Also sharing the ethos of the album’s title are the lead single ”She Didn’t Have Time,” a powerful story-song ballad about the never-ending responsibilities of a single mother, and ”Everybody’s Gotta Go Sometime,” a mid-tempo song about the transitional moments in life — from leaving home for the first time to ending a relationship. ”All we really know for sure is nothing stays the same/Don’t be frightened by the winds of change,” Clark sings on the latter.
Clark does allow her softer side to show on a few tracks, though it’s sometimes paired with a sense of humor. On ”Not Enough Tequila,” she sings ”between the sandy beaches and the margaritas/thought I’d find a way to let you go/but there’s not enough tequila in Mexico.” On ”I Wish I’d Been Drinkin’ Whiskey,” a sobering tale of a relationship’s demise, the chorus continues ”when he told me he didn’t love me.” The peaceful piano intro of ”Travelin’ Soul” makes way for gentle steel guitar and mandolin as Clark sings about the demands of a life on the road and the stability provided by having someone to come home to. While not written by Clark, it does bring to mind her recent marriage to her tour manager.
And speaking of writing, Clark was featured prominently as a writer or co-writer on her early albums, but Life Goes On, like its immediate predecessor Pain to Kill, finds her contributions relegated to the second half of the album. Usually a strong writer, Clark delivers the weakest track this time around: ”Slow News Day,” an acoustic ballad lamenting the media’s obsession with pop culture and its focus on the negative aspects of life. It’s one of her rare forays into politics and ultimately one of the few weak links on an otherwise solid album.

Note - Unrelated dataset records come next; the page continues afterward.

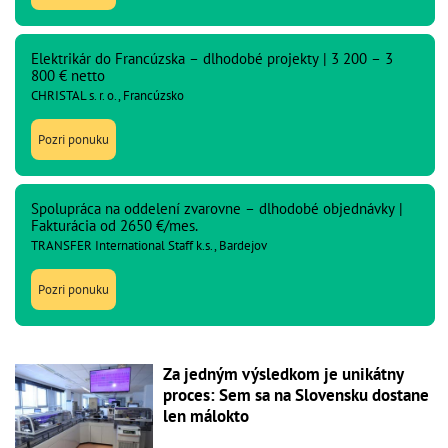
Elektrikár do Francúzska – dlhodobé projekty | 3 200 – 3
800 € netto
CHRISTAL s. r. o., Francúzsko
Pozri ponuku
Spolupráca na oddelení zvarovne – dlhodobé objednávky |
Fakturácia od 2650 €/mes.
TRANSFER International Staff k.s., Bardejov
Pozri ponuku
Za jedným výsledkom je unikátny
proces: Sem sa na Slovensku dostane
len málokto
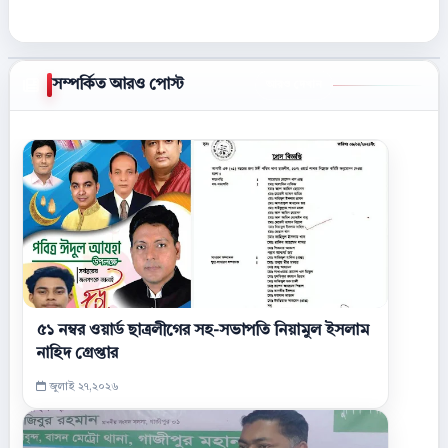
সম্পর্কিত আরও পোস্ট
আরও দেখান
৫১ নম্বর ওয়ার্ড ছাত্রলীগের সহ-সভাপতি নিয়ামুল ইসলাম
নাহিদ গ্রেপ্তার
জুলাই ২৭,২০২৬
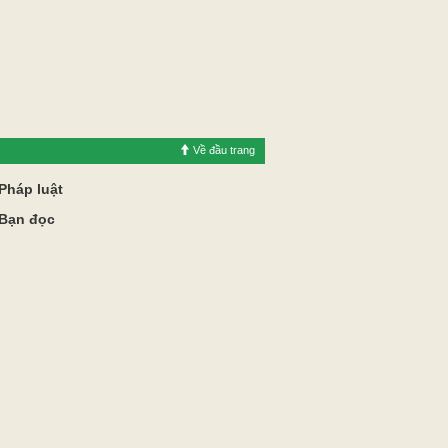
Về đầu trang
Pháp luật
Bạn đọc
Diễn đàn
Luật sư tư vấn
Phản hồi
Nhịp sống đồng bằng
hanh, truyền hình Vĩnh Long.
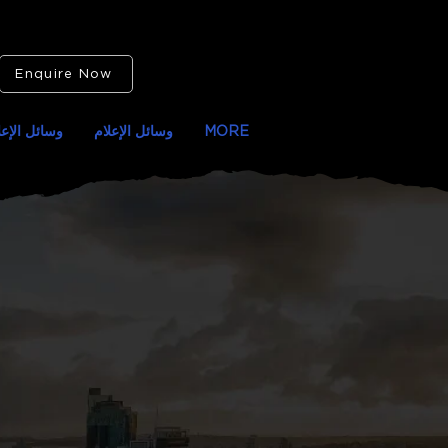
Enquire Now
MORE
وسائل الإعلام
وسائل الإعل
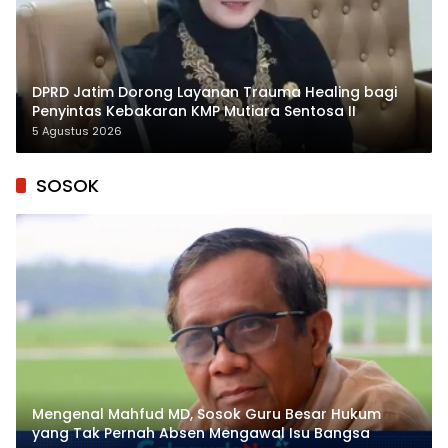
DPRD Jatim Dorong Layanan Trauma Healing bagi
Penyintas Kebakaran KMP Mutiara Sentosa II
5 Agustus 2026
SOSOK
Mengenal Mahfud MD, Sosok Guru Besar Hukum
yang Tak Pernah Absen Mengawal Isu Bangsa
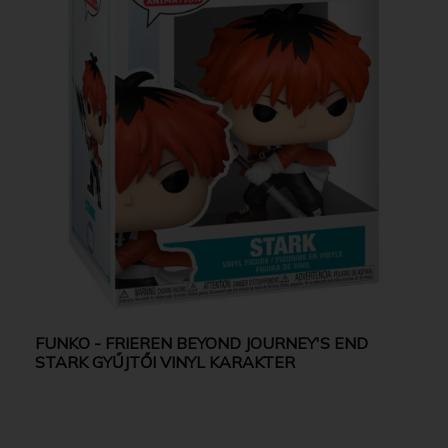
FUNKO - FRIEREN BEYOND JOURNEY'S END
STARK GYŰJTŐI VINYL KARAKTER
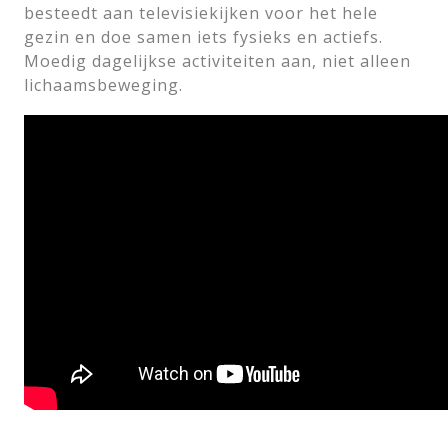
besteedt aan televisiekijken voor het hele
gezin en doe samen iets fysieks en actiefs.
Moedig dagelijkse activiteiten aan, niet alleen
lichaamsbeweging.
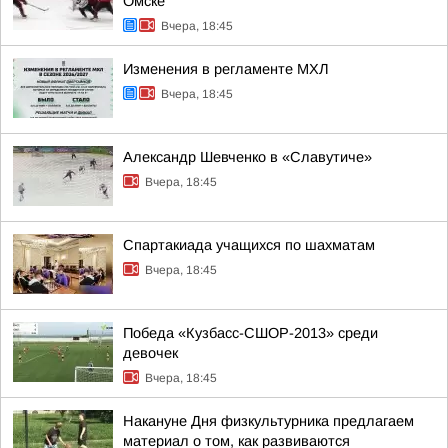
Омске
Вчера, 18:45
Изменения в регламенте МХЛ
Вчера, 18:45
Александр Шевченко в «Славутиче»
Вчера, 18:45
Спартакиада учащихся по шахматам
Вчера, 18:45
Победа «Кузбасс-СШОР-2013» среди
девочек
Вчера, 18:45
Накануне Дня физкультурника предлагаем
материал о том, как развиваются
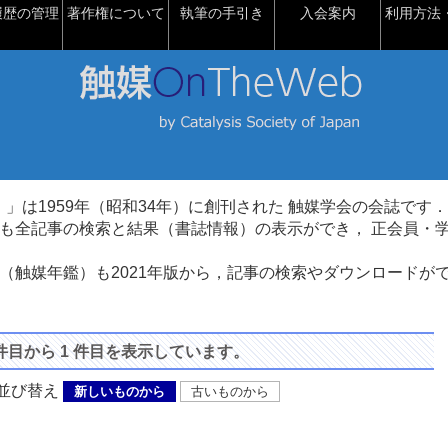
履歴の管理
著作権について
執筆の手引き
入会案内
利用方法・
talysis）」は1959年（昭和34年）に創刊された 触媒学会の会誌です．
も全記事の検索と結果（書誌情報）の表示ができ， 正会員・
（触媒年鑑）も2021年版から，記事の検索やダウンロードが
 件目から 1 件目を表示しています。
び替え
新しいものから
古いものから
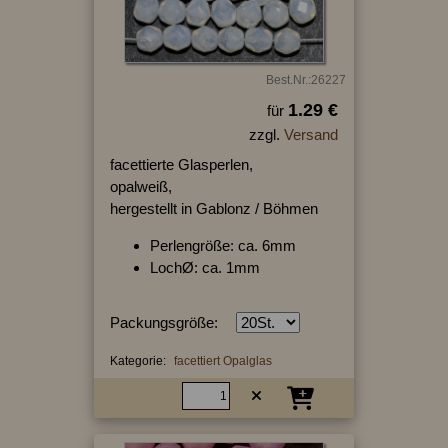
Best.Nr.:26227
1.29 €
für
zzgl.
Versand
facettierte Glasperlen,
opalweiß,
hergestellt in Gablonz / Böhmen
Perlengröße: ca. 6mm
LochØ: ca. 1mm
Packungsgröße:
Kategorie:
facettiert Opalglas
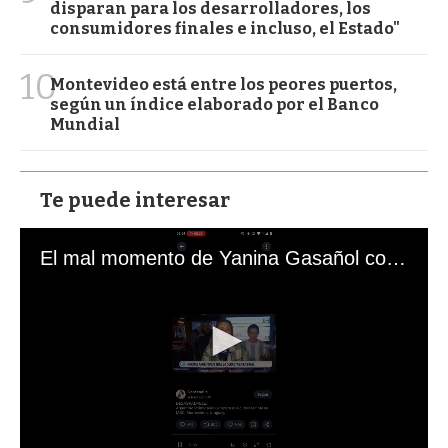
disparan para los desarrolladores, los
consumidores finales e incluso, el Estado"
10
Montevideo está entre los peores puertos,
según un índice elaborado por el Banco
Mundial
Te puede interesar
El mal momento de Yanina Gasañol con un hincha argentino en "Subrayado"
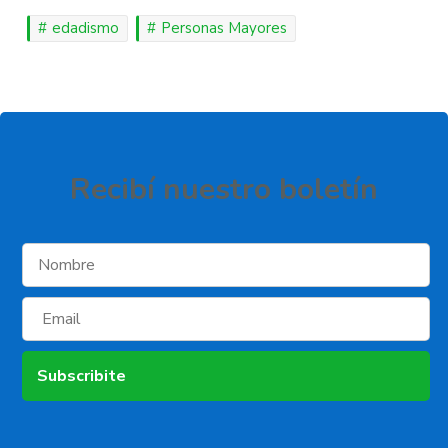
edadismo
Personas Mayores
Recibí­ nuestro boletí­n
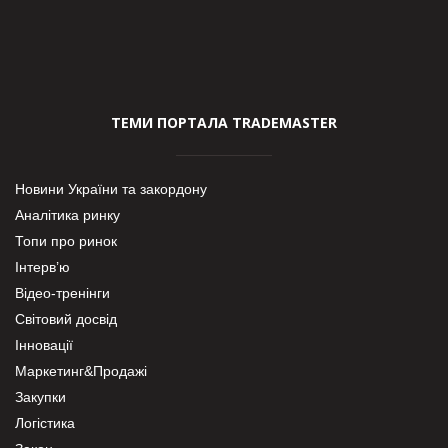
ТЕМИ ПОРТАЛА TRADEMASTER
Новини України та закордону
Аналітика ринку
Топи про ринок
Інтерв’ю
Відео-тренінги
Світовий досвід
Інновації
Маркетинг&Продажі
Закупки
Логістика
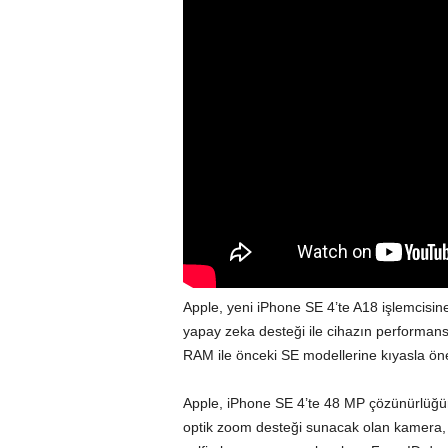
Apple, yeni iPhone SE 4’te A18 işlemcisine
yapay zeka desteği ile cihazın performans
RAM ile önceki SE modellerine kıyasla ön
Apple, iPhone SE 4’te 48 MP çözünürlüğü
optik zoom desteği sunacak olan kamera, g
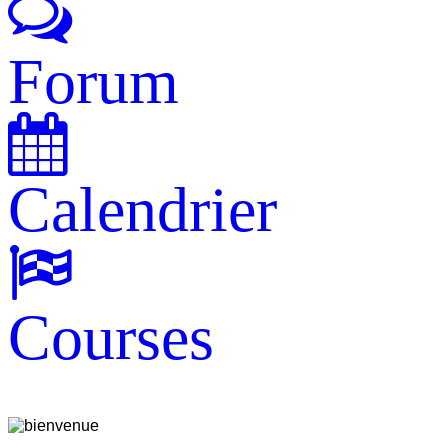
Forum
Calendrier
Courses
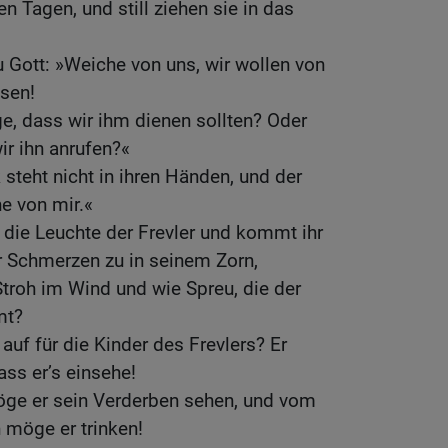
en Tagen, und still ziehen sie in das
 Gott: »Weiche von uns, wir wollen von
sen!
ge, dass wir ihm dienen sollten? Oder
ir ihn anrufen?«
 steht nicht in ihren Händen, und der
ne von mir.«
n die Leuchte der Frevler und kommt ihr
er Schmerzen zu in seinem Zorn,
troh im Wind und wie Spreu, die der
mt?
 auf für die Kinder des Frevlers? Er
ass er’s einsehe!
ge er sein Verderben sehen, und vom
möge er trinken!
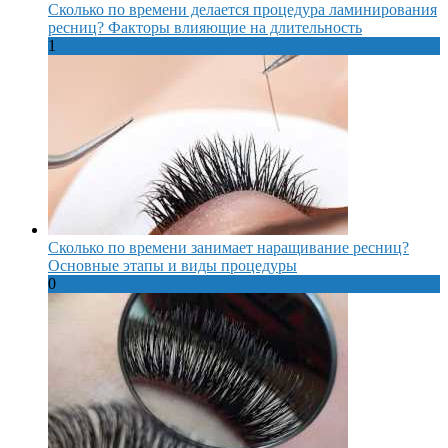
Сколько по времени делается процедура ламинирования
ресниц? Факторы влияющие на длительность
1
Сколько по времени занимает наращивание ресниц?
Основные этапы и виды процедуры
0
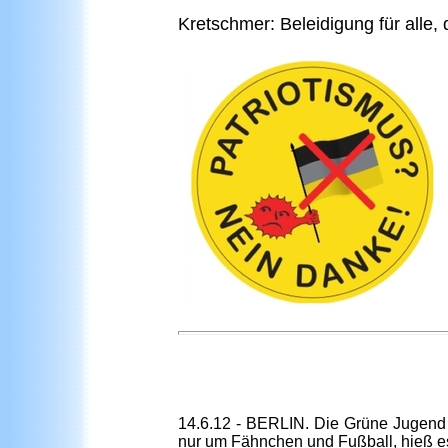
Kretschmer: Beleidigung für alle,
14.6.12 - BERLIN. Die Grüne Jugend h
nur um Fähnchen und Fußball, hieß es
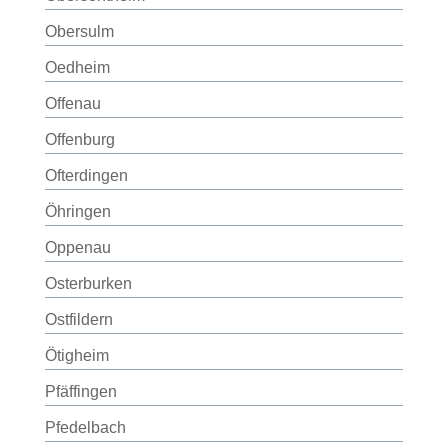
Obersulm
Oedheim
Offenau
Offenburg
Ofterdingen
Öhringen
Oppenau
Osterburken
Ostfildern
Ötigheim
Pfäffingen
Pfedelbach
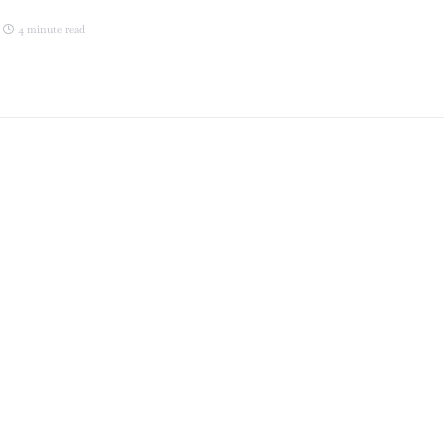
4 minute read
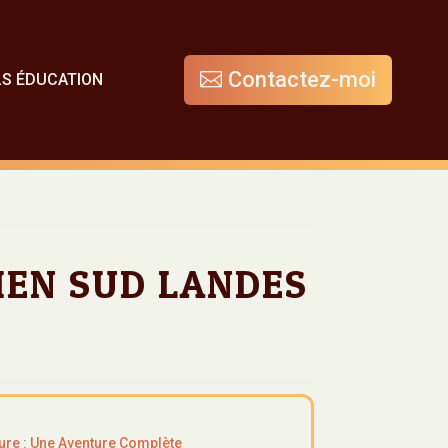
Contactez-moi
LS ÉDUCATION
IEN SUD LANDES
ure : Une Aventure Complète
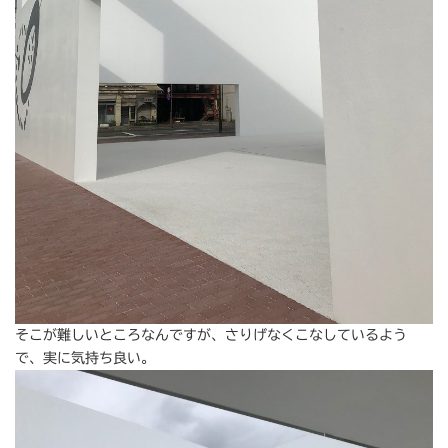
そこが難しいところなんですが、さりげなくこなしているよう
で、実に気持ち良い。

While Clark was releasing a ten-year retrospective of hits in 2004, newcomer Gretchen Wilson was making a huge splash with her multi-platinum debut album — the biggest thing to happen to country music in 2004. In fact, it was the top-selling album by a debut artist in any genre last year. Along with flag-waving bad boy Toby Keith, Wilson brought spunk and personality to an all-too-whitewashed country music industry.
With a benchmark that high, Wilson was destined to disappoint with her sophomore effort, All Jacked Up. While her first album sounded like she had something to prove, All Jacked Up shows her coasting along on less than mediocre material. This insipid collection of trailer park anthems comes across as little more than a quickly recorded attempt to cash in on her current buzz.
Wilson’s strong voice is done a great disservice by her poor choice of material, and the album’s polished production diminishes any glimmer of authenticity. She has become a caricature of herself, brash and boozy down at the local honky tonk. The album’s title track, an ode to Jack Daniel’s whiskey, is the only song that comes close to matching the party power of Wilson’s previous efforts.
The majority of the songs on All Jacked Up pander to Wilson’s red state audience. ”California Girls,” a dreadful response to the Beach Boys’ song of the same name, compares California girls with their fake tans and tiny waists to ”real” women and asks the question, ”ain’t you glad we ain’t all California girls?” ”Full Time Job” chronicles the demands of being a wife and mother, and ”Skoal Ring” celebrates the blue collar man with a dip of tobacco tucked behind his lips. ”One Bud Wiser,” a horrible pun of a song with a spoken introduction by John Rich of country duo Big & Rich (he co-wrote the song and co-produced the album), is yet another rehash of the standard ”tear in your beer” tale.
By far the most calculated song on the album is ”Politically Uncorrect,” a duet with Merle Haggard. Grammar obviously isn’t Wilson’s forte. ”And I’m for the Bible and I’m for the flag/and I’m for the workin’ man, me and ol’ Hag/I’m just one of many/who can’t get no respect/politically uncorrect,” she sings.
While Terri Clark and Gretchen Wilson may share a common tough woman persona, that’s where the similarities end. If Wilson hopes to be releasing a greatest hits collection ten years from now, she would be wise to take a few pointers from Clark.